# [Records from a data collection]
* * * * * * *
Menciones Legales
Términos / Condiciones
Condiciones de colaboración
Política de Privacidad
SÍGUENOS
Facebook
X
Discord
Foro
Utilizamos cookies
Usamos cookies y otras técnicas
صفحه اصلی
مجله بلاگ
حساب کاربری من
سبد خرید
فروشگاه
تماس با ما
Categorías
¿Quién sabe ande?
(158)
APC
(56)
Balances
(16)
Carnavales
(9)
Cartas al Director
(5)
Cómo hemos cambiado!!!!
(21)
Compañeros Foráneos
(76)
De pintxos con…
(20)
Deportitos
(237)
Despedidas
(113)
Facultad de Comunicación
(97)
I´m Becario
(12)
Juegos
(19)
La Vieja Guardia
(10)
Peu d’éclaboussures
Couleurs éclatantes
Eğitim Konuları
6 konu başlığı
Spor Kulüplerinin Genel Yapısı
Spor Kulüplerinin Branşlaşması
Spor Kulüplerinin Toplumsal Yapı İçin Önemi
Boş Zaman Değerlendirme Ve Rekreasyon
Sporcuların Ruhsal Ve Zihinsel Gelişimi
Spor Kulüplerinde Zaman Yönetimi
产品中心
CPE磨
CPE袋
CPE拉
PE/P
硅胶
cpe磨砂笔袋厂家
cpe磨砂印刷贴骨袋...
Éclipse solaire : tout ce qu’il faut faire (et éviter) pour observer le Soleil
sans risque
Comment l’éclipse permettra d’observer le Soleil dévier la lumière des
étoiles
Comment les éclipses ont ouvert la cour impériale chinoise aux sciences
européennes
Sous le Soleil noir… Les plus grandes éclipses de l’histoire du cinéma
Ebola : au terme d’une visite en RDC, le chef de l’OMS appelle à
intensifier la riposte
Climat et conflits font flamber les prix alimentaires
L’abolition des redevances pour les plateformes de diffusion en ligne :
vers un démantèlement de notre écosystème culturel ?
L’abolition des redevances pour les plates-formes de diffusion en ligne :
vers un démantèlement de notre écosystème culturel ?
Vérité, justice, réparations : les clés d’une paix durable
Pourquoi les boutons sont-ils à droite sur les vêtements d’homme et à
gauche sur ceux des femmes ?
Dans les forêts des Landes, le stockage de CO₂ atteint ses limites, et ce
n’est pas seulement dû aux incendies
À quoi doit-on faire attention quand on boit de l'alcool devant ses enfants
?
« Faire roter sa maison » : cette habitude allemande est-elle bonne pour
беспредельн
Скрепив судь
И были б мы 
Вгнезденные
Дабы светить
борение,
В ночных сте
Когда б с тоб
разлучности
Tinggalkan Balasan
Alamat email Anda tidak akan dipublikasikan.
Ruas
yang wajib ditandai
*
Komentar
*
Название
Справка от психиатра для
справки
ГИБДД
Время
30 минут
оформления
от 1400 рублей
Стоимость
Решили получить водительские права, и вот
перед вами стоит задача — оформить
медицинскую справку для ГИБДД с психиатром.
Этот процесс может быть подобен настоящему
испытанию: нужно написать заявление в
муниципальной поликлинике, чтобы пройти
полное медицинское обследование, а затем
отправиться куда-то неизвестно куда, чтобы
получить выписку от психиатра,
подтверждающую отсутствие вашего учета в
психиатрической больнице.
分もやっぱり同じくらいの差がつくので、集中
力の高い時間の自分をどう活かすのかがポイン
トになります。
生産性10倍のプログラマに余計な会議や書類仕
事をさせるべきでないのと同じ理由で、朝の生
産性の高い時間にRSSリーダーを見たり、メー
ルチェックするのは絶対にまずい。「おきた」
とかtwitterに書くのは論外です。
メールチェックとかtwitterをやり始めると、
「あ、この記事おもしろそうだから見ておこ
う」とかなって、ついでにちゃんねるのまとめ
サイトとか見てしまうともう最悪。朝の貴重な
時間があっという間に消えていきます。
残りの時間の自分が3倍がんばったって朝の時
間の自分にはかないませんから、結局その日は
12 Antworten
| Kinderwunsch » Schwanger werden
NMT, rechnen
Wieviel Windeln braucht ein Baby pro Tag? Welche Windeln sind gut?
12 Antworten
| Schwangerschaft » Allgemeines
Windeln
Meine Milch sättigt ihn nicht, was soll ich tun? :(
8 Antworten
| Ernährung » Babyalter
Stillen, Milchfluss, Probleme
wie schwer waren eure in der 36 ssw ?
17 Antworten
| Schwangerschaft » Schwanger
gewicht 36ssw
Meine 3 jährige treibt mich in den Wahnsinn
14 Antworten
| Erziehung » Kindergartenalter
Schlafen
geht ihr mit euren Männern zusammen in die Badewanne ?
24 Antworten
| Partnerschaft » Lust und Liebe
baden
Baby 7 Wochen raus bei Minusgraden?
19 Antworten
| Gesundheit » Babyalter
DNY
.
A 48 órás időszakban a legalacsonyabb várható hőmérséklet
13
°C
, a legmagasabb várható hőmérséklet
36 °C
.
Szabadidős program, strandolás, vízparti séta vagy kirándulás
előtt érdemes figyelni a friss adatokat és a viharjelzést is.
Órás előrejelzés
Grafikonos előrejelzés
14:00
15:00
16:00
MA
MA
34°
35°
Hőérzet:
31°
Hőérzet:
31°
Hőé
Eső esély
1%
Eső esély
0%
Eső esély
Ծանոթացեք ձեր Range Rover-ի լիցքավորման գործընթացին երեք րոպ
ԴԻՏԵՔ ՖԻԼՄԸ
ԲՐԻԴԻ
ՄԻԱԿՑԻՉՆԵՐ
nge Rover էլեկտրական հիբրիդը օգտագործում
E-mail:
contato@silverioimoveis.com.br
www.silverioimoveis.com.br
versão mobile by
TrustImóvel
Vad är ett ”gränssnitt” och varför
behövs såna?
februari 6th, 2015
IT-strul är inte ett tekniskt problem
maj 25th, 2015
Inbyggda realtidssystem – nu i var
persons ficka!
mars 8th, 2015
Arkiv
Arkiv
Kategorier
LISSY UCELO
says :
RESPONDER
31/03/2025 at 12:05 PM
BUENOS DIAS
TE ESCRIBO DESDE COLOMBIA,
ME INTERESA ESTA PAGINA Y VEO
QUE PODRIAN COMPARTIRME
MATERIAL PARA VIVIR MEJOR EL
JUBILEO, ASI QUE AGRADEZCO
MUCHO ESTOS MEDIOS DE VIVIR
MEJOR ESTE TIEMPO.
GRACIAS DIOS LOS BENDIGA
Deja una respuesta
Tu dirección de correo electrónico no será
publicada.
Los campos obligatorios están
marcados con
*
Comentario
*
* * * * * * *
# [What you should do]
All of the entries above are to be written out again exactly.

# [Answer for the task]
Menciones Legales
Términos / Condiciones
Condiciones de colaboración
Política de Privacidad
SÍGUENOS
Facebook
X
Discord
Foro
Utilizamos cookies
Usamos cookies y otras técnicas
صفحه اصلی
مجله بلاگ
حساب کاربری من
سبد خرید
فروشگاه
تماس با ما
Categorías
¿Quién sabe ande?
(158)
APC
(56)
Balances
(16)
Carnavales
(9)
Cartas al Director
(5)
Cómo hemos cambiado!!!!
(21)
Compañeros Foráneos
(76)
De pintxos con…
(20)
Deportitos
(237)
Despedidas
(113)
Facultad de Comunicación
(97)
I´m Becario
(12)
Juegos
(19)
La Vieja Guardia
(10)
Peu d’éclaboussures
Couleurs éclatantes
Eğitim Konuları
6 konu başlığı
Spor Kulüplerinin Genel Yapısı
Spor Kulüplerinin Branşlaşması
Spor Kulüplerinin Toplumsal Yapı İçin Önemi
Boş Zaman Değerlendirme Ve Rekreasyon
Sporcuların Ruhsal Ve Zihinsel Gelişimi
Spor Kulüplerinde Zaman Yönetimi
产品中心
CPE磨
CPE袋
CPE拉
PE/P
硅胶
cpe磨砂笔袋厂家
cpe磨砂印刷贴骨袋...
Éclipse solaire : tout ce qu’il faut faire (et éviter) pour observer le Soleil
sans risque
Comment l’éclipse permettra d’observer le Soleil dévier la lumière des
étoiles
Comment les éclipses ont ouvert la cour impériale chinoise aux sciences
européennes
Sous le Soleil noir… Les plus grandes éclipses de l’histoire du cinéma
Ebola : au terme d’une visite en RDC, le chef de l’OMS appelle à
intensifier la riposte
Climat et conflits font flamber les prix alimentaires
L’abolition des redevances pour les plateformes de diffusion en ligne :
vers un démantèlement de notre écosystème culturel ?
L’abolition des redevances pour les plates-formes de diffusion en ligne :
vers un démantèlement de notre écosystème culturel ?
Vérité, justice, réparations : les clés d’une paix durable
Pourquoi les boutons sont-ils à droite sur les vêtements d’homme et à
gauche sur ceux des femmes ?
Dans les forêts des Landes, le stockage de CO₂ atteint ses limites, et ce
n’est pas seulement dû aux incendies
À quoi doit-on faire attention quand on boit de l'alcool devant ses enfants
?
« Faire roter sa maison » : cette habitude allemande est-elle bonne pour
беспредельн
Скрепив судь
И были б мы 
Вгнезденные
Дабы светить
борение,
В ночных сте
Когда б с тоб
разлучности
Tinggalkan Balasan
Alamat email Anda tidak akan dipublikasikan.
Ruas
yang wajib ditandai
*
Komentar
*
Название
Справка от психиатра для
справки
ГИБДД
Время
30 минут
оформления
от 1400 рублей
Стоимость
Решили получить водительские права, и вот
перед вами стоит задача — оформить
медицинскую справку для ГИБДД с психиатром.
Этот процесс может быть подобен настоящему
испытанию: нужно написать заявление в
муниципальной поликлинике, чтобы пройти
полное медицинское обследование, а затем
отправиться куда-то неизвестно куда, чтобы
получить выписку от психиатра,
подтверждающую отсутствие вашего учета в
психиатрической больнице.
分もやっぱり同じくらいの差がつくので、集中
力の高い時間の自分をどう活かすのかがポイン
トになります。
生産性10倍のプログラマに余計な会議や書類仕
事をさせるべきでないのと同じ理由で、朝の生
産性の高い時間にRSSリーダーを見たり、メー
ルチェックするのは絶対にまずい。「おきた」
とかtwitterに書くのは論外です。
メールチェックとかtwitterをやり始めると、
「あ、この記事おもしろそうだから見ておこ
う」とかなって、ついでにちゃんねるのまとめ
サイトとか見てしまうともう最悪。朝の貴重な
時間があっという間に消えていきます。
残りの時間の自分が3倍がんばったって朝の時
間の自分にはかないませんから、結局その日は
12 Antworten
| Kinderwunsch » Schwanger werden
NMT, rechnen
Wieviel Windeln braucht ein Baby pro Tag? Welche Windeln sind gut?
12 Antworten
| Schwangerschaft » Allgemeines
Windeln
Meine Milch sättigt ihn nicht, was soll ich tun? :(
8 Antworten
| Ernährung » Babyalter
Stillen, Milchfluss, Probleme
wie schwer waren eure in der 36 ssw ?
17 Antworten
| Schwangerschaft » Schwanger
gewicht 36ssw
Meine 3 jährige treibt mich in den Wahnsinn
14 Antworten
| Erziehung » Kindergartenalter
Schlafen
geht ihr mit euren Männern zusammen in die Badewanne ?
24 Antworten
| Partnerschaft » Lust und Liebe
baden
Baby 7 Wochen raus bei Minusgraden?
19 Antworten
| Gesundheit » Babyalter
DNY
.
A 48 órás időszakban a legalacsonyabb várható hőmérséklet
13
°C
, a legmagasabb várható hőmérséklet
36 °C
.
Szabadidős program, strandolás, vízparti séta vagy kirándulás
előtt érdemes figyelni a friss adatokat és a viharjelzést is.
Órás előrejelzés
Grafikonos előrejelzés
14:00
15:00
16:00
MA
MA
34°
35°
Hőérzet:
31°
Hőérzet:
31°
Hőé
Eső esély
1%
Eső esély
0%
Eső esély
Ծանոթացեք ձեր Range Rover-ի լիցքավորման գործընթացին երեք րոպ
ԴԻՏԵՔ ՖԻԼՄԸ
ԲՐԻԴԻ
ՄԻԱԿՑԻՉՆԵՐ
nge Rover էլեկտրական հիբրիդը օգտագործում
E-mail:
contato@silverioimoveis.com.br
www.silverioimoveis.com.br
versão mobile by
TrustImóvel
Vad är ett ”gränssnitt” och varför
behövs såna?
februari 6th, 2015
IT-strul är inte ett tekniskt problem
maj 25th, 2015
Inbyggda realtidssystem – nu i var
persons ficka!
mars 8th, 2015
Arkiv
Arkiv
Kategorier
LISSY UCELO
says :
RESPONDER
31/03/2025 at 12:05 PM
BUENOS DIAS
TE ESCRIBO DESDE COLOMBIA,
ME INTERESA ESTA PAGINA Y VEO
QUE PODRIAN COMPARTIRME
MATERIAL PARA VIVIR MEJOR EL
JUBILEO, ASI QUE AGRADEZCO
MUCHO ESTOS MEDIOS DE VIVIR
MEJOR ESTE TIEMPO.
GRACIAS DIOS LOS BENDIGA
Deja una respuesta
Tu dirección de correo electrónico no será
publicada.
Los campos obligatorios están
marcados con
*
Comentario
*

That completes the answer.